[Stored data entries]
• • • •

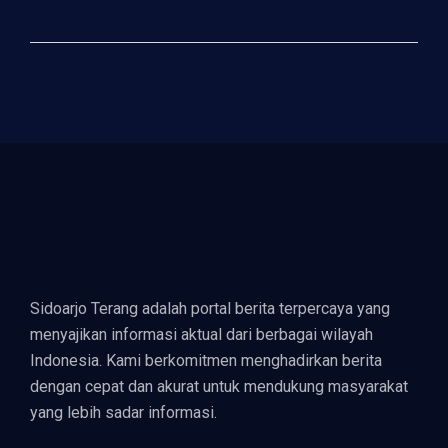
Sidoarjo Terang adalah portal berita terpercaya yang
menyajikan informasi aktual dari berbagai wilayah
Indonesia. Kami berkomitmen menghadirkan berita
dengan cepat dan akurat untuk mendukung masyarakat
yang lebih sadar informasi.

• • • •

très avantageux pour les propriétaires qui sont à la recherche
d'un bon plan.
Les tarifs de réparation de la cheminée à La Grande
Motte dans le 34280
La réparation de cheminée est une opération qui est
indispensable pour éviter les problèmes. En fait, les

• • • •

## Exercise goal
From the records above, retype only the lines starting at the line that contains "dengan cepat dan" and ending at the line that contains "yang lebih sadar informasi.", both included.

## Task solution
dengan cepat dan akurat untuk mendukung masyarakat
yang lebih sadar informasi.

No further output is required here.